Poco se debía esperar su director que esa cinta de terror, realizada sin pretensiones de ningún tipo y bajo los auspicios de la serie B, acabaría provocando 10 secuelas más, protagonizadas, todas ellas, por ese niño –medio putrefacto- que aparecía en la onírica escena final, en medio de un lago paradisiaco y con el fondo musical de una melodía suave y relajante, a modo y manera (por no decir copia, directamente) del susto final del Carrie de Brian De Palma.
Un film sencillo y atractivo en su época, al que le han sentado fatal el paso de los años. Por momentos, revisada ahora, da la impresión de ser una película cien por cien basurera. Sus diálogos rozan, a veces, la ridiculez más absoluta, mientras que los continuos paseos de las chicas luciendo su ropa interior -a la mínima de cambio- no pegan ni con cola, aunque en su momento provocaran todo tipo de comentarios por parte de los más encendidos y gamberros de la platea (no tiene desperdicio alguno la partida improvisada de Streep-Monopoly, a falta de una buena timba de póquer).

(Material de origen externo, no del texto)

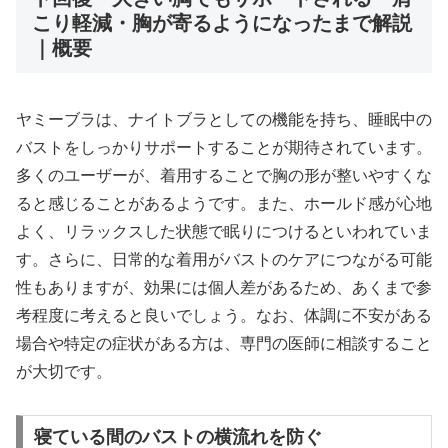
こり軽減・胸が寄るようになったまで解説
｜概要
ヤミーブラは、ナイトブラとしての機能を持ち、睡眠中の
バストをしっかりサポートすることが期待されています。
多くのユーザーが、着用することで胸の形が整いやすくな
ると感じることがあるようです。また、ホールド感が心地
よく、リラックスした状態で眠りにつけるといわれていま
す。さらに、日常的な着用がバストのケアにつながる可能
性もありますが、効果には個人差があるため、あくまで参
考程度に考えると良いでしょう。なお、体調に不安がある
場合や特定の症状がある方は、専門の医師に相談すること
が大切です。
寝ている間のバストの横流れを防ぐ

Viernes 13 queda sólo como eso, como una película mítica, como la primera de una larga e innecesaria serie destinada a sesiones de empacho de palomitas. Digna por momentos, pero de realización parca y atropellada, tramposa en el uso desmesurado y falso de la cámara subjetiva (mostrando normalmente el punto de vista del asesino y, en otros momentos, de manera engañosa, el del propio director) y con una truculenta banda sonora, compuesta por un tal Harry Manfredini, plagiada, casi por completo, de esos excelsos golpes de violín ideados por Bernard Hermann para la inolvidable escena de la ducha de Psicosis.
Pero, en el fondo, muy en el fondo, mirada con buenos ojos, distraída.
Por cierto. Una pregunta sin respuesta. ¿Por qué, en el doblaje español, todos los personajes, cuando hacen referencia al día en que están viviendo, dicen que es un martes y 13?